Comparing the Learning Curves of Minimally Invasive Biliary-enteric Anastomosis Using Laparoscopy or Robot Assistance

OBJECTIVE: To test whether assistance with the da Vinci surgical system improves the learning curve for a complex minimally invasive (MIS) operation over laparoscopy alone using an ex-vivo model of biliary enteric anastomosis. METHODS: An ex-vivo model for choledocho-jejunostomy (CDJ) was created using specimens of porcine liver that included an intact extrahepatic biliary system and a contiguous loop of proximal intestine. Minimally invasive CDJs were performed by three surgeons with graduated experience in minimally invasive surgery: Surgeon A (MIS and robotic focus); Surgeon B (experienced MIS); Surgeon C (basic MIS). All three surgeons had extensive open surgical experience in CDJ. Each surgeon performed 10 da Vinci robot-assisted and 10 laparoscopy alone CDJs.

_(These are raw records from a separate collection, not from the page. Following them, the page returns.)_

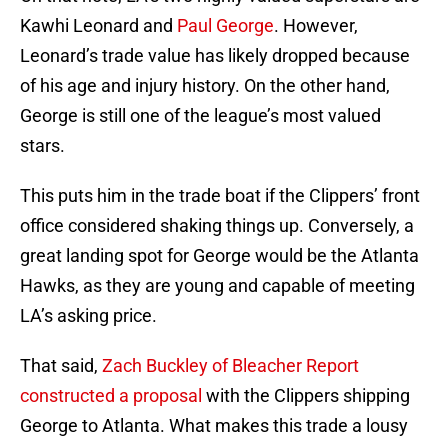
Kawhi Leonard and
Paul George
. However,
Leonard’s trade value has likely dropped because
of his age and injury history. On the other hand,
George is still one of the league’s most valued
stars.
This puts him in the trade boat if the Clippers’ front
office considered shaking things up. Conversely, a
great landing spot for George would be the Atlanta
Hawks, as they are young and capable of meeting
LA’s asking price.
That said,
Zach Buckley of Bleacher Report
constructed a proposal
with the Clippers shipping
George to Atlanta. What makes this trade a lousy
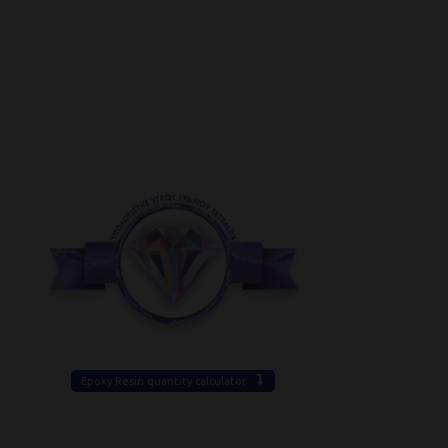
Epoxy Resin quantity calculator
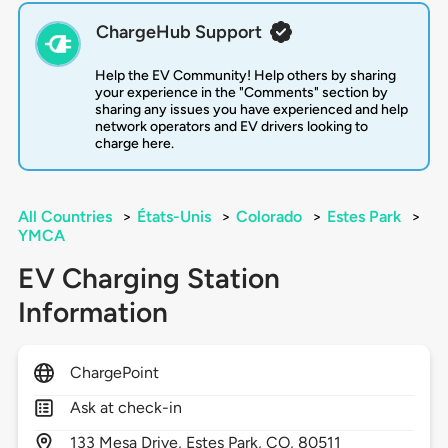
ChargeHub Support
Help the EV Community! Help others by sharing
your experience in the "Comments" section by
sharing any issues you have experienced and help
network operators and EV drivers looking to
charge here.
All Countries
>
États-Unis
>
Colorado
>
Estes Park
>
YMCA
EV Charging Station
Information
ChargePoint
Ask at check-in
133
Mesa Drive,
Estes Park,
CO,
80511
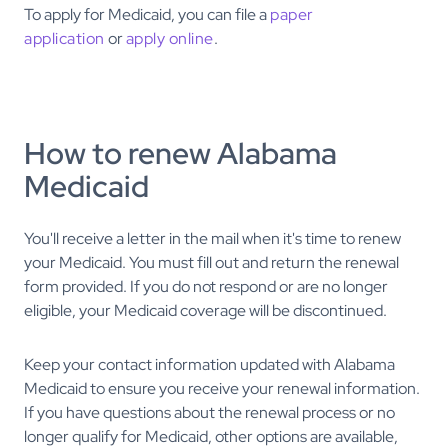
To apply for Medicaid, you can file a
paper
application
or
apply online
.
How to renew Alabama
Medicaid
You'll receive a letter in the mail when it's time to renew
your Medicaid. You must fill out and return the renewal
form provided. If you do not respond or are no longer
eligible, your Medicaid coverage will be discontinued.
Keep your contact information updated with Alabama
Medicaid to ensure you receive your renewal information.
If you have questions about the renewal process or no
longer qualify for Medicaid, other options are available,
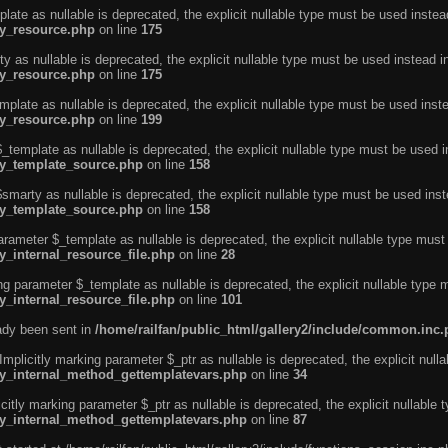
ate as nullable is deprecated, the explicit nullable type must be used instea
ty_resource.php
on line
175
 as nullable is deprecated, the explicit nullable type must be used instead i
ty_resource.php
on line
175
plate as nullable is deprecated, the explicit nullable type must be used inst
ty_resource.php
on line
199
template as nullable is deprecated, the explicit nullable type must be used i
rty_template_source.php
on line
158
marty as nullable is deprecated, the explicit nullable type must be used inst
rty_template_source.php
on line
158
arameter $_template as nullable is deprecated, the explicit nullable type must
y_internal_resource_file.php
on line
28
ng parameter $_template as nullable is deprecated, the explicit nullable type 
y_internal_resource_file.php
on line
101
eady been sent in
/home/railfan/public_html/gallery2/include/common.inc
licitly marking parameter $_ptr as nullable is deprecated, the explicit nulla
rty_internal_method_gettemplatevars.php
on line
34
tly marking parameter $_ptr as nullable is deprecated, the explicit nullable 
rty_internal_method_gettemplatevars.php
on line
87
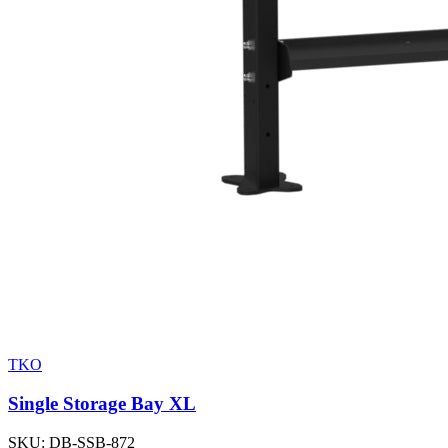
TKO
Single Storage Bay XL
SKU:
DB-SSB-872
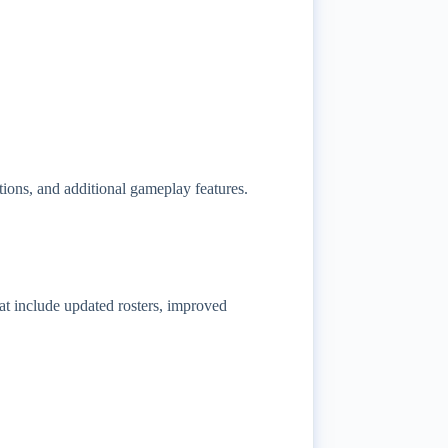
ns, and additional gameplay features.
 include updated rosters, improved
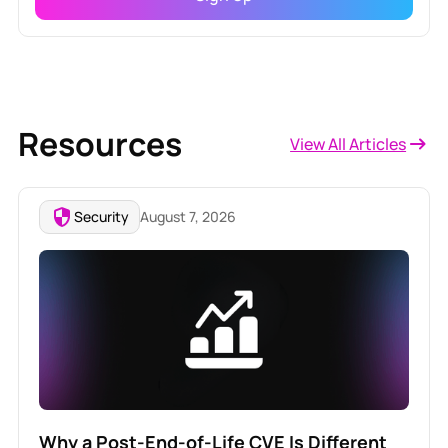
Resources
View All Articles
Security
August 7, 2026
Why a Post-End-of-Life CVE Is Different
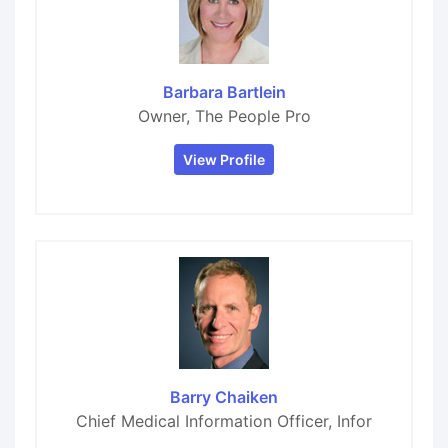
Barbara Bartlein
Owner, The People Pro
View Profile
Barry Chaiken
Chief Medical Information Officer, Infor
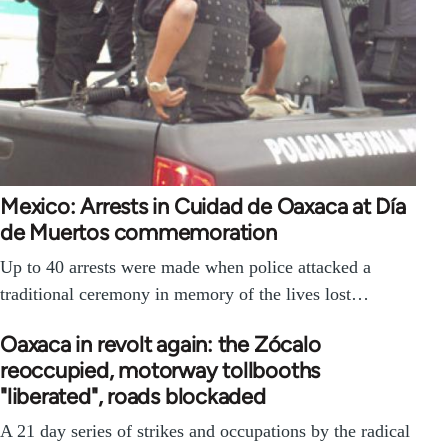
Mexico: Arrests in Cuidad de Oaxaca at Día
de Muertos commemoration
Up to 40 arrests were made when police attacked a
traditional ceremony in memory of the lives lost…
Oaxaca in revolt again: the Zócalo
reoccupied, motorway tollbooths
"liberated", roads blockaded
A 21 day series of strikes and occupations by the radical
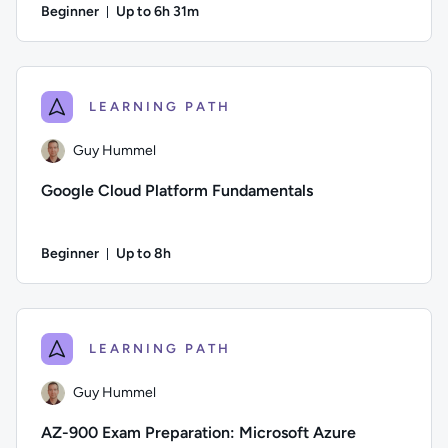
Beginner
Up to 6h 31m
Duration: Up to 6 hours and 31 minutes
Author: Andrew Larkin; Difficulty: Beginner; Description: De
LEARNING PATH
Guy Hummel
Google Cloud Platform Fundamentals
Beginner
Up to 8h
Duration: Up to 8 hours
Author: Guy Hummel; Difficulty: Beginner; Description: If you
LEARNING PATH
Guy Hummel
AZ-900 Exam Preparation: Microsoft Azure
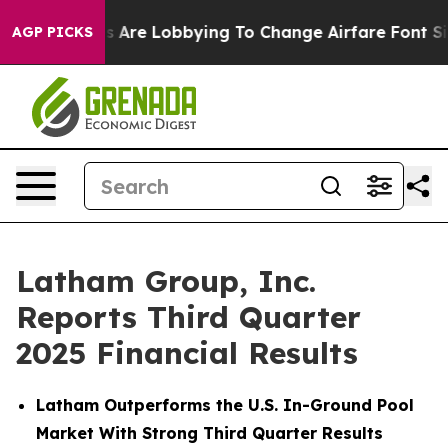
nes Are Lobbying To Change Airfare Font Sizes. It’s Go
AGP PICKS
Latham Group, Inc.
Reports Third Quarter
2025 Financial Results
Latham Outperforms the U.S. In-Ground Pool
Market With Strong Third Quarter Results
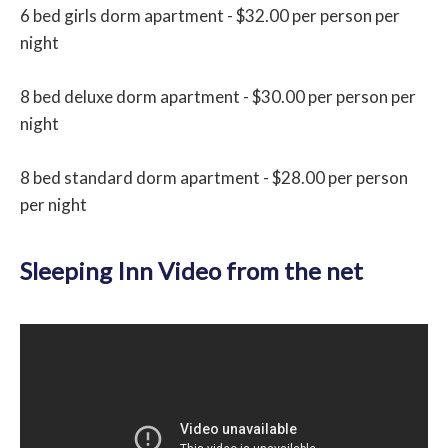
6 bed girls dorm apartment - $32.00 per person per
night
8 bed deluxe dorm apartment - $30.00 per person per
night
8 bed standard dorm apartment - $28.00 per person
per night
Sleeping Inn Video from the net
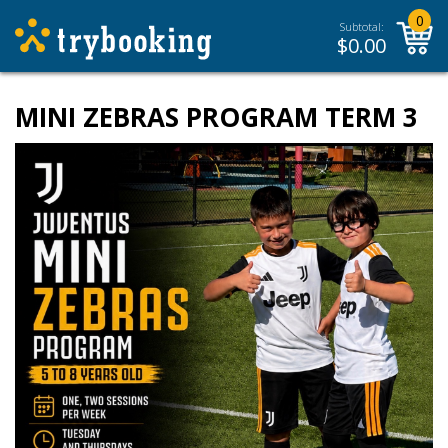
0
Subtotal:
$
0.00
MINI ZEBRAS PROGRAM TERM 3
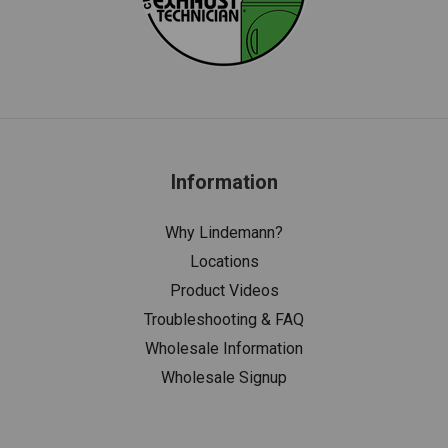
Information
Why Lindemann?
Locations
Product Videos
Troubleshooting & FAQ
Wholesale Information
Wholesale Signup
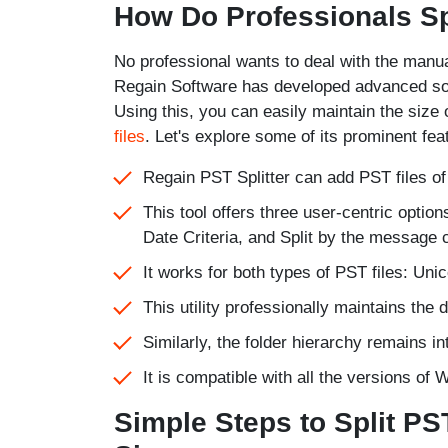
How Do Professionals Sp
No professional wants to deal with the manua
Regain Software has developed advanced soft
Using this, you can easily maintain the size
files
. Let's explore some of its prominent fea
Regain PST Splitter can add PST files of a
This tool offers three user-centric option
Date Criteria, and Split by the message c
It works for both types of PST files: Un
This utility professionally maintains the 
Similarly, the folder hierarchy remains in
It is compatible with all the versions o
Simple Steps to Split PS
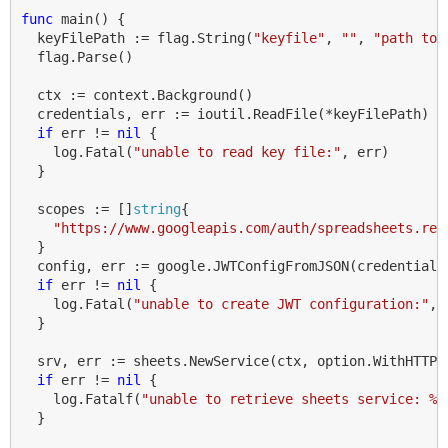
func
main
()
{
keyFilePath
:=
flag
.
String
(
"keyfile"
,
""
,
"path to 
flag
.
Parse
()
ctx
:=
context
.
Background
()
credentials
,
err
:=
ioutil
.
ReadFile
(
*
keyFilePath
)
if
err
!=
nil
{
log
.
Fatal
(
"unable to read key file:"
,
err
)
}
scopes
:=
[]
string
{
"https://www.googleapis.com/auth/spreadsheets.rea
}
config
,
err
:=
google
.
JWTConfigFromJSON
(
credentials
if
err
!=
nil
{
log
.
Fatal
(
"unable to create JWT configuration:"
,
}
srv
,
err
:=
sheets
.
NewService
(
ctx
,
option
.
WithHTTPC
if
err
!=
nil
{
log
.
Fatalf
(
"unable to retrieve sheets service: %v
}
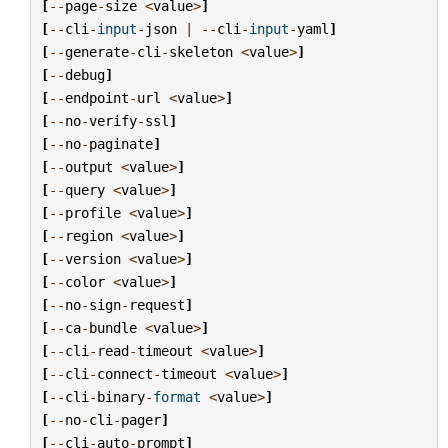
[
--
page
-
size
<
value
>
]
[
--
cli
-
input
-
json
|
--
cli
-
input
-
yaml
]
[
--
generate
-
cli
-
skeleton
<
value
>
]
[
--
debug
]
[
--
endpoint
-
url
<
value
>
]
[
--
no
-
verify
-
ssl
]
[
--
no
-
paginate
]
[
--
output
<
value
>
]
[
--
query
<
value
>
]
[
--
profile
<
value
>
]
[
--
region
<
value
>
]
[
--
version
<
value
>
]
[
--
color
<
value
>
]
[
--
no
-
sign
-
request
]
[
--
ca
-
bundle
<
value
>
]
[
--
cli
-
read
-
timeout
<
value
>
]
[
--
cli
-
connect
-
timeout
<
value
>
]
[
--
cli
-
binary
-
format
<
value
>
]
[
--
no
-
cli
-
pager
]
[
--
cli
-
auto
-
prompt
]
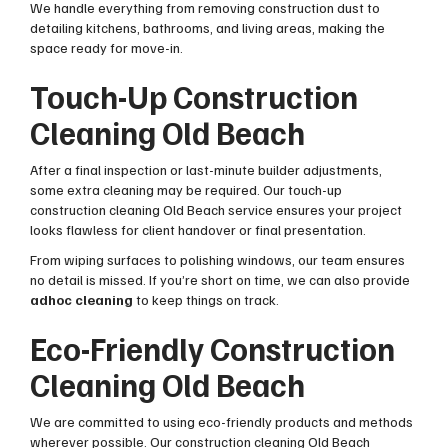
We handle everything from removing construction dust to
detailing kitchens, bathrooms, and living areas, making the
space ready for move-in.
Touch-Up Construction
Cleaning Old Beach
After a final inspection or last-minute builder adjustments,
some extra cleaning may be required. Our touch-up
construction cleaning Old Beach service ensures your project
looks flawless for client handover or final presentation.
From wiping surfaces to polishing windows, our team ensures
no detail is missed. If you’re short on time, we can also provide
adhoc cleaning
to keep things on track.
Eco-Friendly Construction
Cleaning Old Beach
We are committed to using eco-friendly products and methods
wherever possible. Our construction cleaning Old Beach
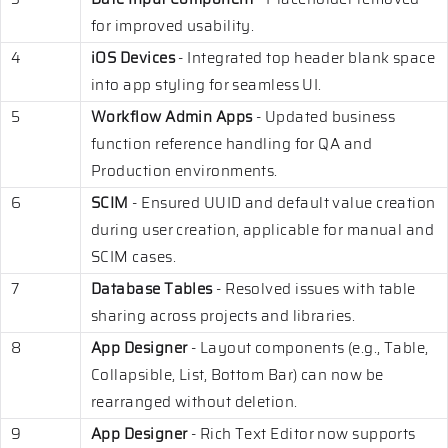
for improved usability.
4
iOS Devices
- Integrated top header blank space
into app styling for seamless UI.
5
Workflow Admin Apps
- Updated business
function reference handling for QA and
Production environments.
6
SCIM
- Ensured UUID and default value creation
during user creation, applicable for manual and
SCIM cases.
7
Database Tables
- Resolved issues with table
sharing across projects and libraries.
8
App Designer
- Layout components (e.g., Table,
Collapsible, List, Bottom Bar) can now be
rearranged without deletion.
9
App Designer
- Rich Text Editor now supports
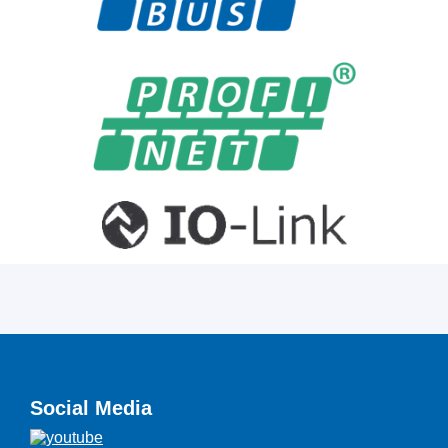
Social Media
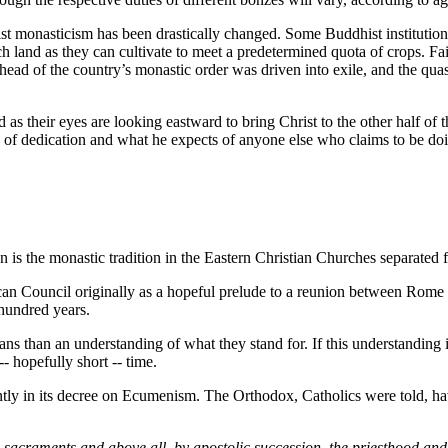
t monasticism has been drastically changed. Some Buddhist institution
d as they can cultivate to meet a predetermined quota of crops. Failu
e head of the country’s monastic order was driven into exile, and the qu
 as their eyes are looking eastward to bring Christ to the other half of 
s of dedication and what he expects of anyone else who claims to be do
n is the monastic tradition in the Eastern Christian Churches separate
Council originally as a hopeful prelude to a reunion between Rome and
 hundred years.
ns than an understanding of what they stand for. If this understanding is 
- hopefully short -- time.
tly in its decree on Ecumenism. The Orthodox, Catholics were told, hav
sacraments and above all, by apostolic succession, the priesthood and t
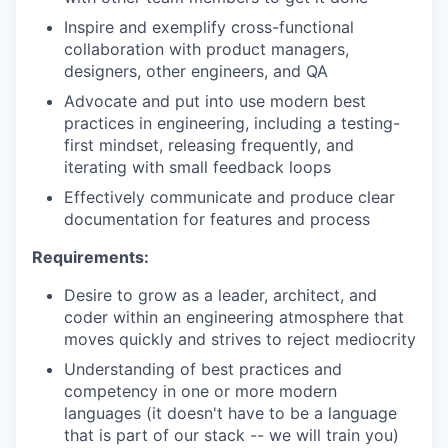
Inspire and exemplify cross-functional
collaboration with product managers,
designers, other engineers, and QA
Advocate and put into use modern best
practices in engineering, including a testing-
first mindset, releasing frequently, and
iterating with small feedback loops
Effectively communicate and produce clear
documentation for features and process
Requirements:
Desire to grow as a leader, architect, and
coder within an engineering atmosphere that
moves quickly and strives to reject mediocrity
Understanding of best practices and
competency in one or more modern
languages (it doesn't have to be a language
that is part of our stack -- we will train you)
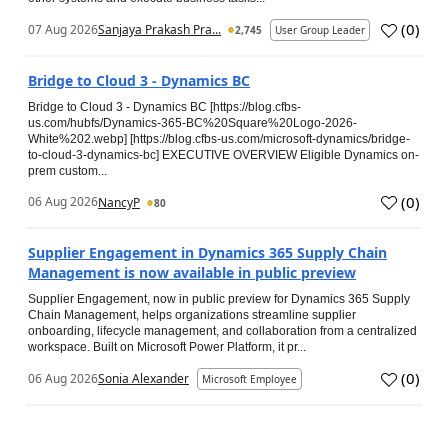
(
0
)
07 Aug 2026
Sanjaya Prakash Pra...
2,745
User Group Leader
Bridge to Cloud 3 - Dynamics BC
Bridge to Cloud 3 - Dynamics BC [https://blog.cfbs-
us.com/hubfs/Dynamics-365-BC%20Square%20Logo-2026-
White%202.webp] [https://blog.cfbs-us.com/microsoft-dynamics/bridge-
to-cloud-3-dynamics-bc] EXECUTIVE OVERVIEW Eligible Dynamics on-
prem custom...
(
0
)
06 Aug 2026
NancyP
80
Supplier Engagement in Dynamics 365 Supply Chain
Management is now available in public preview
Supplier Engagement, now in public preview for Dynamics 365 Supply
Chain Management, helps organizations streamline supplier
onboarding, lifecycle management, and collaboration from a centralized
workspace. Built on Microsoft Power Platform, it pr...
(
0
)
06 Aug 2026
Sonia Alexander
Microsoft Employee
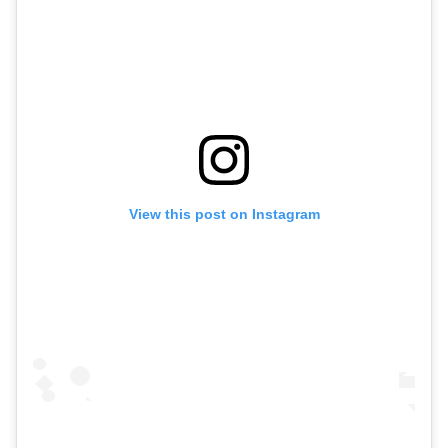
View this post on Instagram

The primary objective was the learning curve as measured by comparing mean time to completion of the first three versus the last three anastomoses using each technique. The secondary outcome was a comparison of time to complete CDJ between techniques. RESULTS: Surgeon A did not demonstrate a significant learning curve with either the laparoscopic ( 22.4 vs. 22.4 minutes, p=NS) or robotic (24.7 vs 19.8 minutes, p=NS) approach. Surgeon B demonstrated improvement with laparoscopy but it was not significant (46.6 vs. 39.5 minutes, p=NS). However, with robotic assistance, a significant learning curve was demonstrated (36.8, vs. 24.7 minutes, p=0.02) with a plateau in performance – similar to Surgeon A’s – reached after three cases. Surgeon C demonstrated a significant learning curve with laparoscopy (58.3 vs. 33.2 minutes, p=0.004). No improvement was noted with robot assistance (32.2 vs. 34.7 minutes, p=NS). Surgeon A’s mean operative times were equivalent with laparoscopy and robotic techniques (24.5 vs. 22.3 minutes, p=NS). Both Surgeon B and Surgeon C experienced faster mean operative times with robot assistance over laparoscopy alone (39.4 vs. 28.6 minutes, p=0.01; and 43.8 vs. 33.0 minutes, p=0.008 respectively). CONCLUSIONS: In this ex-vivo model, the advantage of robotic assistance was less apparent for expert MIS surgeons. Conversely, robotics may allow less experienced surgeons to perform more complex operations without first developing advanced laparoscopic skills; however, there may be benefit to first obtaining fundamental skills.